During yesterday’s moving service at the opening of the conference, the New Party was privileged to hear Bob Dylan singing Blowin’ in the Wind . He asked, how many roads must a man walk down before he can truly know himself a man? There is still a tragic four per cent who do not know the answer to that question: that there is one road, one way – the path mapped out by Our Leader (incidentally it would have been nice if all senior colleagues had been able to attend the service, The pictures of some of you a the races gave a somewhat conflicting impression).
So that’s the first point – go out and tell the four per cent, And the second is very important too: it’s that we are all a big, happy team. Our Leader hates the "cult of personality". No, really! He would be happy if his picture never appeared in the papers ever again. What he wants, from the bottom of his heart, is for the New Team to bring Britain back to its feet.
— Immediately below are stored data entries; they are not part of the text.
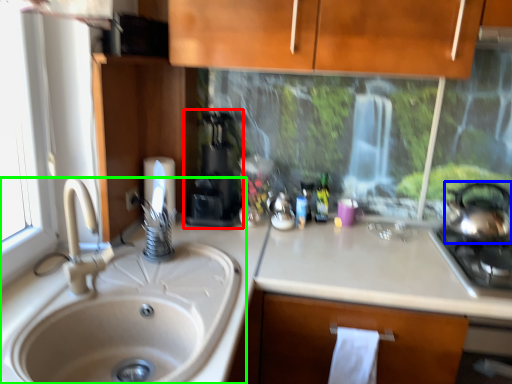 Question: Considering the real-world distances, which object is farthest from coffee machine (highlighted by a red box)? tea pot (highlighted by a blue box) or sink (highlighted by a green box)?

Choices:
 (A) tea pot
 (B) sink

Answer: (A) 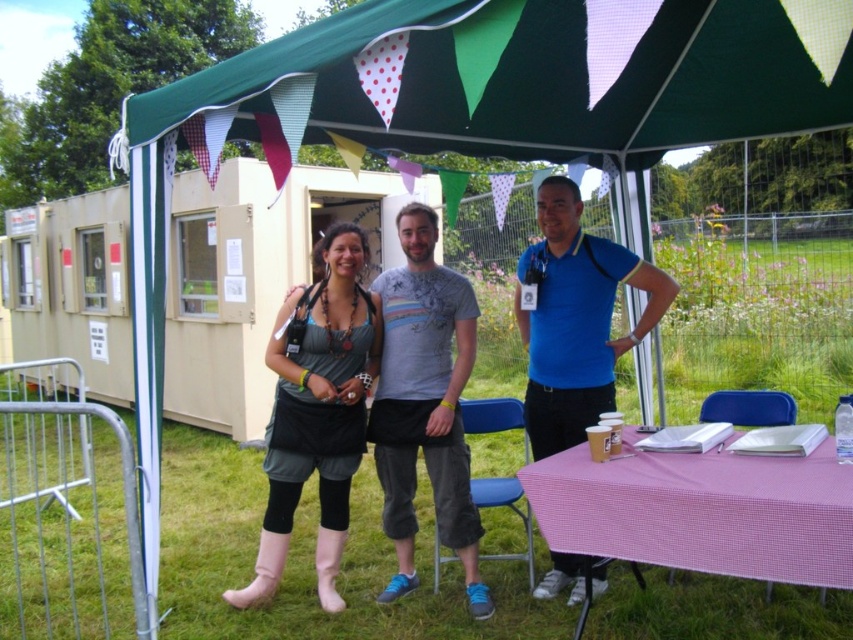 You are planning to set up an umbrella for shade at the picnic area. The picnic area has a green fabric canopy at upper center and a pink checkered table at lower right. Which object should you place the umbrella over to provide shade for the table?

The green fabric canopy at upper center is already located above the pink checkered table at lower right, so the umbrella is unnecessary as the canopy is already providing shade.

Consider the image. You are planning to hang a string of fairy lights from the highest point in the scene. Which object between the green fabric canopy at upper center and the pink checkered table at lower right should you choose?

The green fabric canopy at upper center has a greater height compared to the pink checkered table at lower right, so you should choose the green fabric canopy at upper center to hang the fairy lights from its highest point.

You are a photographer positioned behind the group of people under the canopy. You want to capture a photo where the pink rubber boots at lower left are visible next to the blue cotton polo shirt at center. Based on their positions, is this possible?

Yes, because the pink rubber boots at lower left are positioned to the left of the blue cotton polo shirt at center, they can be captured in the same frame next to each other.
We can only do that together. And we can only do it buy being modern. Now that’s gonna mean some long hard thinking, and some tough decisions. As the Catholic Bishop of Arundel and Brighton reminded us in his sermon (when some colleagues were at the races, disappointingly), "It ain’t no use to sit and wonder why babe, if you don’t know by now".
That’s why the life of this great New Party of our’s can’t all be soundbites and photo opportunities and empty rhetoric. That’s why this Web site has been giving you the hard tough facts about the hard tough decisions that some colleagues will have to take. Frank and Harriet will have to work out their differences and present the public with cuts in welfare which not everyone is gonna like. The other Frank, over at Health, is going to have to warn us that if we haven’t taken out private health insurance then we can forget about that hip replacement. Gordon is going to have to tell us absolutely firmly and unequivocally, whether, if the circumstances were right, and the opinion polls were on his side, he might agree with Robin that it was too late, or too early, to enter the Single Currency.
'Cos that’s what those 93per cent elected us for. They did not want any more faffing about. They wanted us to get on and finish the job. And they knew that it was something which, if necessary, would call for some unpopular decisions by Our Leader’s colleagues. Particularly by colleagues who were already unpopular with Our Leader.
So let’s hear no more about difficulties beneath the surface. Let’s hear no more from the Tub of Lard brigade about David Blunkett and Tessa Blackstone being more Right wing than the Tories. True, by introducing student loans they are going to make themselves unpopular. Hated, in fact. Our Leader, don’t forget, is above the fray. He knows that a lotta students, and a lotta student’s mums, are hurting inside. He’s the People’s Leader, the Leader of Hearts. Trust him. The answer is blowin’ in the wind.